BEGIN Source records

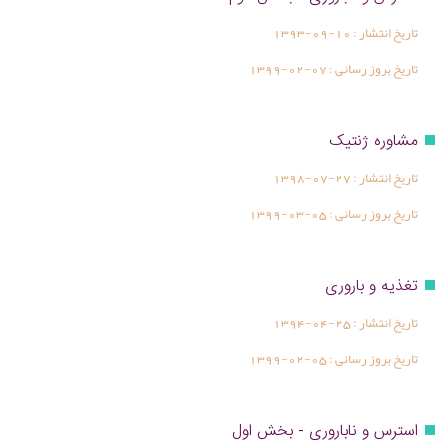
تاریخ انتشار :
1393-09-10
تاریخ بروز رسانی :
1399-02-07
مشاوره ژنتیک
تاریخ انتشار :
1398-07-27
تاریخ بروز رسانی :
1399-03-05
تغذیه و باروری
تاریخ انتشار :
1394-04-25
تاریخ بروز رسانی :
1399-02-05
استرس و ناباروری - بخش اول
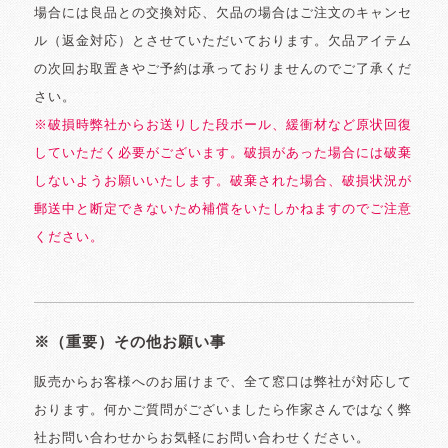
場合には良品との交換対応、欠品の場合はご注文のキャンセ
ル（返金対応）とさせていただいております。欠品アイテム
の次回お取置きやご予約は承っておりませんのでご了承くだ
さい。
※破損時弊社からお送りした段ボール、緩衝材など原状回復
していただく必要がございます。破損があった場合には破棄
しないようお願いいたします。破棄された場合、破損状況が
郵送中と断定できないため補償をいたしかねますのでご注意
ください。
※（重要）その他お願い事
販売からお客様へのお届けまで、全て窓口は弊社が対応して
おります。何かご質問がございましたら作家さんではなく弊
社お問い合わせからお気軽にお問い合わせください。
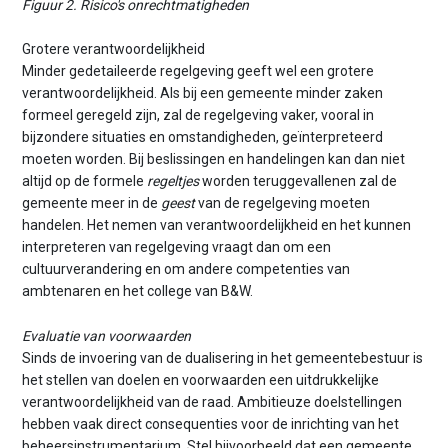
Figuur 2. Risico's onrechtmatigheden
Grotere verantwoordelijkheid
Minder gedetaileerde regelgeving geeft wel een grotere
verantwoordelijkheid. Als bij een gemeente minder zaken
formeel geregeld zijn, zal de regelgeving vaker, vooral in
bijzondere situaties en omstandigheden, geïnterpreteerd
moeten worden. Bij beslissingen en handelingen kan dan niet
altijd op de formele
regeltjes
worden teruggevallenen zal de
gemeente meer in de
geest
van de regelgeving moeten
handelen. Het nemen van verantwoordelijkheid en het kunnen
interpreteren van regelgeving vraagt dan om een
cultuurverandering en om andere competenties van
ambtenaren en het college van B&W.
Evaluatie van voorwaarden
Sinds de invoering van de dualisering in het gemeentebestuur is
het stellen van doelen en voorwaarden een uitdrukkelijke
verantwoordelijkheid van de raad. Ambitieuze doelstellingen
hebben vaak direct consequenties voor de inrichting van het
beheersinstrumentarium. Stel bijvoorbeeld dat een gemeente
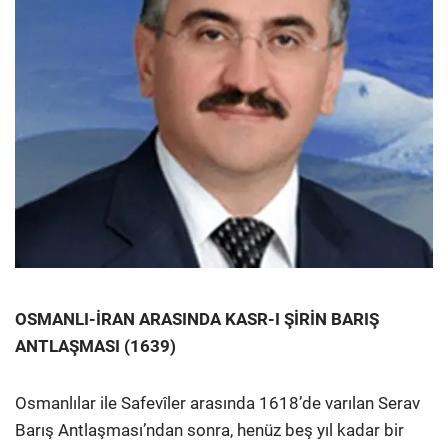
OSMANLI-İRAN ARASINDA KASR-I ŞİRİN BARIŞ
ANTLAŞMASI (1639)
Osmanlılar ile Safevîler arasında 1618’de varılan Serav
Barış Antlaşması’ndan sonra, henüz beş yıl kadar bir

END Source records
BEGIN Source records

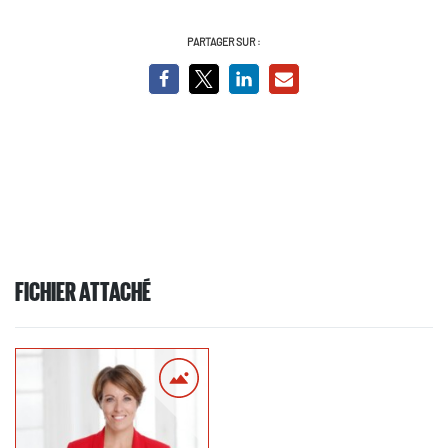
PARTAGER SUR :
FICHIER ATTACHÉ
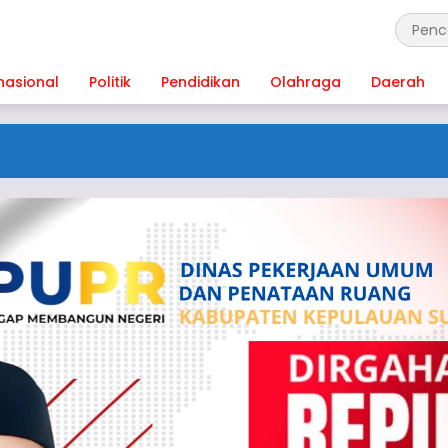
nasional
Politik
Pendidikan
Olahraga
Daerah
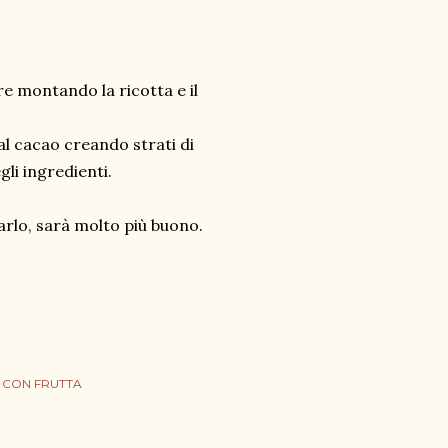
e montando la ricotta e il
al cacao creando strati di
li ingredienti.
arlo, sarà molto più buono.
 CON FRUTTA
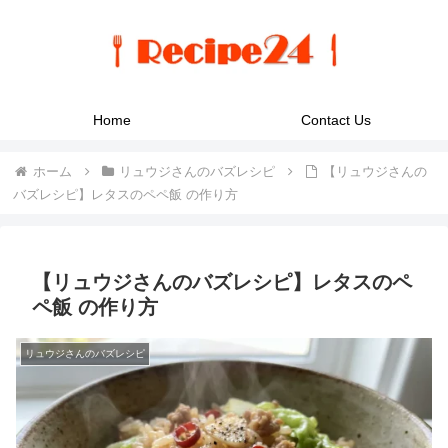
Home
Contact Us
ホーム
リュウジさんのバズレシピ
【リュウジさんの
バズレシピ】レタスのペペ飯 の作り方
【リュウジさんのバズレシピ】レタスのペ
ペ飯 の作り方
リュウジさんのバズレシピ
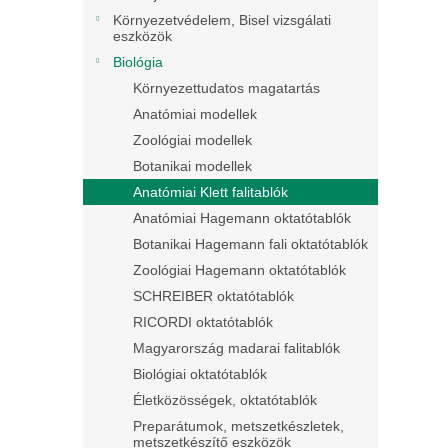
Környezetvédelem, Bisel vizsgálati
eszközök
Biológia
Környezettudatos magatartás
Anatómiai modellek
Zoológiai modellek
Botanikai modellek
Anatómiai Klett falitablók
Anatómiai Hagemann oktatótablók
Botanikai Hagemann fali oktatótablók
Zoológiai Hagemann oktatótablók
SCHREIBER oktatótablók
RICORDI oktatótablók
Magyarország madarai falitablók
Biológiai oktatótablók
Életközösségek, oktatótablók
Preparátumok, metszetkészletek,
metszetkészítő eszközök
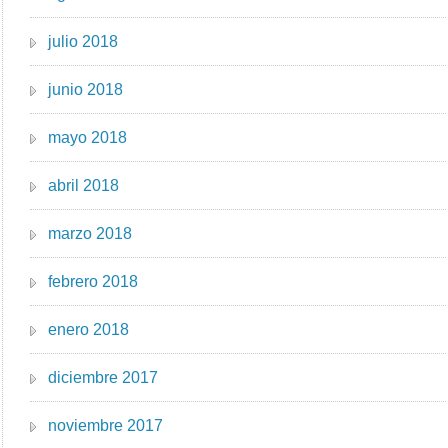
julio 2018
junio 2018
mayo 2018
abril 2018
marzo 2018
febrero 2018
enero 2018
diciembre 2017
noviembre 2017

END Source records
BEGIN Source records

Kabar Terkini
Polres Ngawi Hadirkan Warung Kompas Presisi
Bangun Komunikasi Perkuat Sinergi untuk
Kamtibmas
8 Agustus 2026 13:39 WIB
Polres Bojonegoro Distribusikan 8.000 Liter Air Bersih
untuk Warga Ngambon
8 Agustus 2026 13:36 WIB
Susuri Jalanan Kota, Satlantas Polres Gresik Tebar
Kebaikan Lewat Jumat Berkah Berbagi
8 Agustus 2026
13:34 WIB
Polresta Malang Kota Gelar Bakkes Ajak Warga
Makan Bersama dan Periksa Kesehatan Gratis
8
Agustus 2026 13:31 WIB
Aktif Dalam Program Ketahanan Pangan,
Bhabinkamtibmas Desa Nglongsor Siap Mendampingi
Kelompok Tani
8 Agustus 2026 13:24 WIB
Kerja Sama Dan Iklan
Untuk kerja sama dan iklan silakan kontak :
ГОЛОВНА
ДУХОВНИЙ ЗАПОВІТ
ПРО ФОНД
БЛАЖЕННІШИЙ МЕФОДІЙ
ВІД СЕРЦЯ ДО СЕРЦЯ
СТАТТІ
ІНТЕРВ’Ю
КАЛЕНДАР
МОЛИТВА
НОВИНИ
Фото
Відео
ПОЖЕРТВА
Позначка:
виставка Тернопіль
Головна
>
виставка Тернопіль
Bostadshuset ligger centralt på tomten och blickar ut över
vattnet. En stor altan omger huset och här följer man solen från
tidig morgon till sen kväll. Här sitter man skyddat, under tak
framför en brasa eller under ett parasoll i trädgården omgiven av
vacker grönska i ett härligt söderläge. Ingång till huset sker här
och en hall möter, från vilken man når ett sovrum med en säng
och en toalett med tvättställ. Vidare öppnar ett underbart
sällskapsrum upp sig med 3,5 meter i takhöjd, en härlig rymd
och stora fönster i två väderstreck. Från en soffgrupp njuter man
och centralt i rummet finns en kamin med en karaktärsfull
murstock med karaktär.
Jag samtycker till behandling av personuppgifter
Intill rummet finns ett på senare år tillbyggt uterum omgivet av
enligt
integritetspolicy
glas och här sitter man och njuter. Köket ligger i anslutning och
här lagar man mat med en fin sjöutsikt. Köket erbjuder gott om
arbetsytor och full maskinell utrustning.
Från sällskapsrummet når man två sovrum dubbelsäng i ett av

END Source records

All lines above between those holding "och stora fönster" and "glas och här", inclusive, must be set down unchanged, and no other line may be included.

# Exercise output
och stora fönster i två väderstreck. Från en soffgrupp njuter man
och centralt i rummet finns en kamin med en karaktärsfull
murstock med karaktär.
Jag samtycker till behandling av personuppgifter
Intill rummet finns ett på senare år tillbyggt uterum omgivet av
enligt
integritetspolicy
glas och här sitter man och njuter. Köket ligger i anslutning och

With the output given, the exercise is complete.